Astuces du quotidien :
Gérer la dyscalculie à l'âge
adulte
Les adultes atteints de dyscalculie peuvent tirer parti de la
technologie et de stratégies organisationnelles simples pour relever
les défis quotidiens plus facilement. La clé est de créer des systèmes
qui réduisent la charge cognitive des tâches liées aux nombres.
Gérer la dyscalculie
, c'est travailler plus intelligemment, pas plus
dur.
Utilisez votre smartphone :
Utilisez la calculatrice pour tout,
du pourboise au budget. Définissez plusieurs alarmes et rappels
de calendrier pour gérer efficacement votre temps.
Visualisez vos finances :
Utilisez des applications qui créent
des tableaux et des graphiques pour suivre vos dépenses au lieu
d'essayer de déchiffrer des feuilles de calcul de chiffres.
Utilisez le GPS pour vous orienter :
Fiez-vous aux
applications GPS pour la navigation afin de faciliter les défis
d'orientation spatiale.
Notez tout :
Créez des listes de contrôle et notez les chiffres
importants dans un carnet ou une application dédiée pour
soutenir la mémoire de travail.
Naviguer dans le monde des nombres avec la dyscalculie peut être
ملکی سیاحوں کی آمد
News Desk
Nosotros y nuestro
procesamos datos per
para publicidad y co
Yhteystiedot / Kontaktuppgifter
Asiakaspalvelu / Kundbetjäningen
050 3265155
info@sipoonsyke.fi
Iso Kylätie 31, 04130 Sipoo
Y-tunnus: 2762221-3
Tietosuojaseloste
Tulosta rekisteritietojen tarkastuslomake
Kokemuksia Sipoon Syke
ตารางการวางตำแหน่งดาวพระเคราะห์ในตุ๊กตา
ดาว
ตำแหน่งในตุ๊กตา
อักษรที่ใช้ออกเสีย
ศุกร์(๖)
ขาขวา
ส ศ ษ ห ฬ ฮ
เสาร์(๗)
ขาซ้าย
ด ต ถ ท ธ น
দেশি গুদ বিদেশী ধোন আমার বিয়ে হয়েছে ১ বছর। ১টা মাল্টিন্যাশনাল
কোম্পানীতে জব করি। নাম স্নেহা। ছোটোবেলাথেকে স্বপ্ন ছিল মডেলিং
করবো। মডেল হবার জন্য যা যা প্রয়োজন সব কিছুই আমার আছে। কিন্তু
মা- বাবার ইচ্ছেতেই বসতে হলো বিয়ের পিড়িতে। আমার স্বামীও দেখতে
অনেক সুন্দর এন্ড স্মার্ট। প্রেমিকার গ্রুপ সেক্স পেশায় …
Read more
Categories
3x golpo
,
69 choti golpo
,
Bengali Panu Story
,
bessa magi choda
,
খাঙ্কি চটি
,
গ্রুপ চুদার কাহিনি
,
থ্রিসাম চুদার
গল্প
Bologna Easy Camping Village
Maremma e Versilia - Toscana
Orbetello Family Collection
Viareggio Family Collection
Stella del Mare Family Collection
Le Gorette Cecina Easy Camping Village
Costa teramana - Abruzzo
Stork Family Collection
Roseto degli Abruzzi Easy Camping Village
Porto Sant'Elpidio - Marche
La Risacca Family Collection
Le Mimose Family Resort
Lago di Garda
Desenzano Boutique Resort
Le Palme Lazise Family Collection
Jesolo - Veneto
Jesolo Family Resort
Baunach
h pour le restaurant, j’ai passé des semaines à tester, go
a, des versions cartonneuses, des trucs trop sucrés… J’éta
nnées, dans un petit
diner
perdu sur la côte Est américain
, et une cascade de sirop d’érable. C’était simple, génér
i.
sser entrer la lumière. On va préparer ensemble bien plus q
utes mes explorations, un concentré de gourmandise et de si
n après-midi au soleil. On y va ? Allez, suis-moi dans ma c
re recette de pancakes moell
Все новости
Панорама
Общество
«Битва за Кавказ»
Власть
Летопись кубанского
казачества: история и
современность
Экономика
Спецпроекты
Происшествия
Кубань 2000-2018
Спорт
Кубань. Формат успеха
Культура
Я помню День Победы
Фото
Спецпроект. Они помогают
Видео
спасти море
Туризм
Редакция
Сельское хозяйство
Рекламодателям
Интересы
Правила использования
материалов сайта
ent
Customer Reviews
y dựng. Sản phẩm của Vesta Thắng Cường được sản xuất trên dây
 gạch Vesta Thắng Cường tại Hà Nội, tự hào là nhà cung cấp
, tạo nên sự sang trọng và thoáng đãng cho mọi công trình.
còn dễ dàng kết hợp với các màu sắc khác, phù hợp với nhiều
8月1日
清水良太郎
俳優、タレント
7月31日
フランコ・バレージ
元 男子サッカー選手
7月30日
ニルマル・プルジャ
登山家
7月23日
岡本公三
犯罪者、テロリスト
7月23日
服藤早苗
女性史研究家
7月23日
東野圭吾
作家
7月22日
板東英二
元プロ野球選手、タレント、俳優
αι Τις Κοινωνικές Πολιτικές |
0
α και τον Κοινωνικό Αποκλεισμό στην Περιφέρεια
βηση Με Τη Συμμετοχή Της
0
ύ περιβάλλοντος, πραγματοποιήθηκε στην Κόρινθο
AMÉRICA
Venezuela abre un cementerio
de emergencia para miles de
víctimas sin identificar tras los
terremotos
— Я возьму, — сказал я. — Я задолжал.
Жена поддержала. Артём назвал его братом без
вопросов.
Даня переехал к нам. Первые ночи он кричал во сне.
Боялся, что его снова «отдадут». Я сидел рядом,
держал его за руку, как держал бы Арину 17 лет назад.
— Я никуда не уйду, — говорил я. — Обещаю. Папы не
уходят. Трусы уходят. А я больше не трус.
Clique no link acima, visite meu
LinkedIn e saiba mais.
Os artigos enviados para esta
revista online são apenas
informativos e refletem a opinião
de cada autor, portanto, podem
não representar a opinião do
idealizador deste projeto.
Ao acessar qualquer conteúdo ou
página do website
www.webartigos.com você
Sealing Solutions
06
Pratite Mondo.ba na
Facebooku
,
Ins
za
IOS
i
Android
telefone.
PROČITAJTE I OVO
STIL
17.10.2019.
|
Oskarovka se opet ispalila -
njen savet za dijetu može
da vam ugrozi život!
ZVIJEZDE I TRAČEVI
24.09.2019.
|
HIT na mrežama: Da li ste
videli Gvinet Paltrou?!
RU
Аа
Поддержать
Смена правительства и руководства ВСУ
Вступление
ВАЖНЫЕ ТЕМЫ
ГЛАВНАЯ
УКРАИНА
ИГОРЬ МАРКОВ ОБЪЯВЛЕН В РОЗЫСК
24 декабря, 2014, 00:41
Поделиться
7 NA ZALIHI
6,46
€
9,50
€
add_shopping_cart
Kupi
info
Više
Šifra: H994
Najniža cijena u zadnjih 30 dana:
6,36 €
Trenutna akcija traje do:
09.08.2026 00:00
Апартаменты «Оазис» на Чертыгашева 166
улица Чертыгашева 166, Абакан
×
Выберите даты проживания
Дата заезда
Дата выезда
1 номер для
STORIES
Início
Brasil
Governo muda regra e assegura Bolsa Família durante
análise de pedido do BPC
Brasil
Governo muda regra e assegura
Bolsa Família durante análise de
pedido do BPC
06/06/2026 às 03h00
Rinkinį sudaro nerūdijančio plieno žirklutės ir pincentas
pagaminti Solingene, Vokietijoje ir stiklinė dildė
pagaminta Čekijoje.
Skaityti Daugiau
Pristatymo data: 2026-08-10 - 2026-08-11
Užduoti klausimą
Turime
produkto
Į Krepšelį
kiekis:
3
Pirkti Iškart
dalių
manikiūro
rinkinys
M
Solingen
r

● What is needed:
Output the listing above exactly, keeping each line as it was.

● Result below:
Astuces du quotidien :
Gérer la dyscalculie à l'âge
adulte
Les adultes atteints de dyscalculie peuvent tirer parti de la
technologie et de stratégies organisationnelles simples pour relever
les défis quotidiens plus facilement. La clé est de créer des systèmes
qui réduisent la charge cognitive des tâches liées aux nombres.
Gérer la dyscalculie
, c'est travailler plus intelligemment, pas plus
dur.
Utilisez votre smartphone :
Utilisez la calculatrice pour tout,
du pourboise au budget. Définissez plusieurs alarmes et rappels
de calendrier pour gérer efficacement votre temps.
Visualisez vos finances :
Utilisez des applications qui créent
des tableaux et des graphiques pour suivre vos dépenses au lieu
d'essayer de déchiffrer des feuilles de calcul de chiffres.
Utilisez le GPS pour vous orienter :
Fiez-vous aux
applications GPS pour la navigation afin de faciliter les défis
d'orientation spatiale.
Notez tout :
Créez des listes de contrôle et notez les chiffres
importants dans un carnet ou une application dédiée pour
soutenir la mémoire de travail.
Naviguer dans le monde des nombres avec la dyscalculie peut être
ملکی سیاحوں کی آمد
News Desk
Nosotros y nuestro
procesamos datos per
para publicidad y co
Yhteystiedot / Kontaktuppgifter
Asiakaspalvelu / Kundbetjäningen
050 3265155
info@sipoonsyke.fi
Iso Kylätie 31, 04130 Sipoo
Y-tunnus: 2762221-3
Tietosuojaseloste
Tulosta rekisteritietojen tarkastuslomake
Kokemuksia Sipoon Syke
ตารางการวางตำแหน่งดาวพระเคราะห์ในตุ๊กตา
ดาว
ตำแหน่งในตุ๊กตา
อักษรที่ใช้ออกเสีย
ศุกร์(๖)
ขาขวา
ส ศ ษ ห ฬ ฮ
เสาร์(๗)
ขาซ้าย
ด ต ถ ท ธ น
দেশি গুদ বিদেশী ধোন আমার বিয়ে হয়েছে ১ বছর। ১টা মাল্টিন্যাশনাল
কোম্পানীতে জব করি। নাম স্নেহা। ছোটোবেলাথেকে স্বপ্ন ছিল মডেলিং
করবো। মডেল হবার জন্য যা যা প্রয়োজন সব কিছুই আমার আছে। কিন্তু
মা- বাবার ইচ্ছেতেই বসতে হলো বিয়ের পিড়িতে। আমার স্বামীও দেখতে
অনেক সুন্দর এন্ড স্মার্ট। প্রেমিকার গ্রুপ সেক্স পেশায় …
Read more
Categories
3x golpo
,
69 choti golpo
,
Bengali Panu Story
,
bessa magi choda
,
খাঙ্কি চটি
,
গ্রুপ চুদার কাহিনি
,
থ্রিসাম চুদার
গল্প
Bologna Easy Camping Village
Maremma e Versilia - Toscana
Orbetello Family Collection
Viareggio Family Collection
Stella del Mare Family Collection
Le Gorette Cecina Easy Camping Village
Costa teramana - Abruzzo
Stork Family Collection
Roseto degli Abruzzi Easy Camping Village
Porto Sant'Elpidio - Marche
La Risacca Family Collection
Le Mimose Family Resort
Lago di Garda
Desenzano Boutique Resort
Le Palme Lazise Family Collection
Jesolo - Veneto
Jesolo Family Resort
Baunach
h pour le restaurant, j’ai passé des semaines à tester, go
a, des versions cartonneuses, des trucs trop sucrés… J’éta
nnées, dans un petit
diner
perdu sur la côte Est américain
, et une cascade de sirop d’érable. C’était simple, génér
i.
sser entrer la lumière. On va préparer ensemble bien plus q
utes mes explorations, un concentré de gourmandise et de si
n après-midi au soleil. On y va ? Allez, suis-moi dans ma c
re recette de pancakes moell
Все новости
Панорама
Общество
«Битва за Кавказ»
Власть
Летопись кубанского
казачества: история и
современность
Экономика
Спецпроекты
Происшествия
Кубань 2000-2018
Спорт
Кубань. Формат успеха
Культура
Я помню День Победы
Фото
Спецпроект. Они помогают
Видео
спасти море
Туризм
Редакция
Сельское хозяйство
Рекламодателям
Интересы
Правила использования
материалов сайта
ent
Customer Reviews
y dựng. Sản phẩm của Vesta Thắng Cường được sản xuất trên dây
 gạch Vesta Thắng Cường tại Hà Nội, tự hào là nhà cung cấp
, tạo nên sự sang trọng và thoáng đãng cho mọi công trình.
còn dễ dàng kết hợp với các màu sắc khác, phù hợp với nhiều
8月1日
清水良太郎
俳優、タレント
7月31日
フランコ・バレージ
元 男子サッカー選手
7月30日
ニルマル・プルジャ
登山家
7月23日
岡本公三
犯罪者、テロリスト
7月23日
服藤早苗
女性史研究家
7月23日
東野圭吾
作家
7月22日
板東英二
元プロ野球選手、タレント、俳優
αι Τις Κοινωνικές Πολιτικές |
0
α και τον Κοινωνικό Αποκλεισμό στην Περιφέρεια
βηση Με Τη Συμμετοχή Της
0
ύ περιβάλλοντος, πραγματοποιήθηκε στην Κόρινθο
AMÉRICA
Venezuela abre un cementerio
de emergencia para miles de
víctimas sin identificar tras los
terremotos
— Я возьму, — сказал я. — Я задолжал.
Жена поддержала. Артём назвал его братом без
вопросов.
Даня переехал к нам. Первые ночи он кричал во сне.
Боялся, что его снова «отдадут». Я сидел рядом,
держал его за руку, как держал бы Арину 17 лет назад.
— Я никуда не уйду, — говорил я. — Обещаю. Папы не
уходят. Трусы уходят. А я больше не трус.
Clique no link acima, visite meu
LinkedIn e saiba mais.
Os artigos enviados para esta
revista online são apenas
informativos e refletem a opinião
de cada autor, portanto, podem
não representar a opinião do
idealizador deste projeto.
Ao acessar qualquer conteúdo ou
página do website
www.webartigos.com você
Sealing Solutions
06
Pratite Mondo.ba na
Facebooku
,
Ins
za
IOS
i
Android
telefone.
PROČITAJTE I OVO
STIL
17.10.2019.
|
Oskarovka se opet ispalila -
njen savet za dijetu može
da vam ugrozi život!
ZVIJEZDE I TRAČEVI
24.09.2019.
|
HIT na mrežama: Da li ste
videli Gvinet Paltrou?!
RU
Аа
Поддержать
Смена правительства и руководства ВСУ
Вступление
ВАЖНЫЕ ТЕМЫ
ГЛАВНАЯ
УКРАИНА
ИГОРЬ МАРКОВ ОБЪЯВЛЕН В РОЗЫСК
24 декабря, 2014, 00:41
Поделиться
7 NA ZALIHI
6,46
€
9,50
€
add_shopping_cart
Kupi
info
Više
Šifra: H994
Najniža cijena u zadnjih 30 dana:
6,36 €
Trenutna akcija traje do:
09.08.2026 00:00
Апартаменты «Оазис» на Чертыгашева 166
улица Чертыгашева 166, Абакан
×
Выберите даты проживания
Дата заезда
Дата выезда
1 номер для
STORIES
Início
Brasil
Governo muda regra e assegura Bolsa Família durante
análise de pedido do BPC
Brasil
Governo muda regra e assegura
Bolsa Família durante análise de
pedido do BPC
06/06/2026 às 03h00
Rinkinį sudaro nerūdijančio plieno žirklutės ir pincentas
pagaminti Solingene, Vokietijoje ir stiklinė dildė
pagaminta Čekijoje.
Skaityti Daugiau
Pristatymo data: 2026-08-10 - 2026-08-11
Užduoti klausimą
Turime
produkto
Į Krepšelį
kiekis:
3
Pirkti Iškart
dalių
manikiūro
rinkinys
M
Solingen
r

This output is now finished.